## Your instructions
The response should contain all of the data below, reproduced exactly, and no pictures.

Document layout analysis data

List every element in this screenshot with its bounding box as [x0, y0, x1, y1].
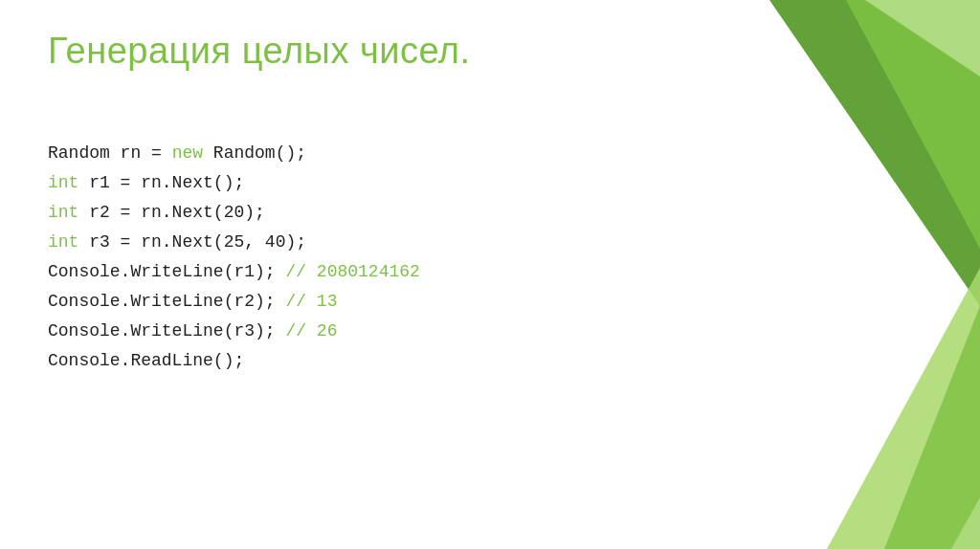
code-line-2: int r1 = rn.Next(); [48, 168, 420, 198]
code-text: Random rn = [48, 143, 172, 163]
code-text: r3 = rn.Next(25, 40); [78, 232, 306, 252]
keyword-int-2: int [48, 203, 78, 222]
code-text: Random(); [203, 143, 306, 163]
keyword-new: new [172, 143, 203, 163]
code-line-1: Random rn = new Random(); [48, 139, 420, 168]
svg-marker-0 [769, 0, 980, 306]
svg-marker-1 [846, 0, 980, 249]
code-line-8: Console.ReadLine(); [48, 346, 420, 376]
comment-2: // 13 [285, 292, 337, 311]
comment-3: // 26 [285, 321, 337, 340]
code-line-4: int r3 = rn.Next(25, 40); [48, 228, 420, 257]
code-text: r2 = rn.Next(20); [78, 203, 264, 222]
decoration [655, 0, 980, 549]
code-block: Random rn = new Random(); int r1 = rn.Ne… [48, 139, 420, 376]
slide: Генерация целых чисел. Random rn = new R… [0, 0, 980, 549]
page-title: Генерация целых чисел. [48, 31, 471, 72]
svg-marker-3 [884, 306, 980, 549]
svg-marker-4 [865, 0, 980, 77]
keyword-int-3: int [48, 232, 78, 252]
code-text: r1 = rn.Next(); [78, 173, 244, 192]
code-line-3: int r2 = rn.Next(20); [48, 198, 420, 228]
code-line-7: Console.WriteLine(r3); // 26 [48, 317, 420, 346]
svg-marker-2 [827, 191, 980, 549]
code-line-5: Console.WriteLine(r1); // 2080124162 [48, 257, 420, 287]
code-text: Console.WriteLine(r2); [48, 292, 285, 311]
code-text: Console.WriteLine(r3); [48, 321, 285, 340]
comment-1: // 2080124162 [285, 262, 419, 281]
svg-marker-5 [951, 497, 980, 549]
code-text: Console.WriteLine(r1); [48, 262, 285, 281]
code-line-6: Console.WriteLine(r2); // 13 [48, 287, 420, 317]
code-text: Console.ReadLine(); [48, 351, 244, 370]
keyword-int-1: int [48, 173, 78, 192]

## Written response
List every element in this screenshot with its bounding box as [x0, y0, x1, y1].
code-line-2: int r1 = rn.Next(); [48, 168, 420, 198]
code-text: Random rn = [48, 143, 172, 163]
code-text: r3 = rn.Next(25, 40); [78, 232, 306, 252]
keyword-int-2: int [48, 203, 78, 222]
code-text: Random(); [203, 143, 306, 163]
keyword-new: new [172, 143, 203, 163]
code-line-1: Random rn = new Random(); [48, 139, 420, 168]
svg-marker-0 [769, 0, 980, 306]
svg-marker-1 [846, 0, 980, 249]
code-line-8: Console.ReadLine(); [48, 346, 420, 376]
comment-2: // 13 [285, 292, 337, 311]
comment-3: // 26 [285, 321, 337, 340]
code-line-4: int r3 = rn.Next(25, 40); [48, 228, 420, 257]
code-text: r2 = rn.Next(20); [78, 203, 264, 222]
decoration [655, 0, 980, 549]
code-block: Random rn = new Random(); int r1 = rn.Ne… [48, 139, 420, 376]
slide: Генерация целых чисел. Random rn = new R… [0, 0, 980, 549]
page-title: Генерация целых чисел. [48, 31, 471, 72]
svg-marker-3 [884, 306, 980, 549]
svg-marker-4 [865, 0, 980, 77]
keyword-int-3: int [48, 232, 78, 252]
code-text: r1 = rn.Next(); [78, 173, 244, 192]
code-line-3: int r2 = rn.Next(20); [48, 198, 420, 228]
code-line-7: Console.WriteLine(r3); // 26 [48, 317, 420, 346]
svg-marker-2 [827, 191, 980, 549]
code-line-5: Console.WriteLine(r1); // 2080124162 [48, 257, 420, 287]
code-text: Console.WriteLine(r2); [48, 292, 285, 311]
code-text: Console.WriteLine(r3); [48, 321, 285, 340]
comment-1: // 2080124162 [285, 262, 419, 281]
svg-marker-5 [951, 497, 980, 549]
code-text: Console.WriteLine(r1); [48, 262, 285, 281]
code-line-6: Console.WriteLine(r2); // 13 [48, 287, 420, 317]
code-text: Console.ReadLine(); [48, 351, 244, 370]
keyword-int-1: int [48, 173, 78, 192]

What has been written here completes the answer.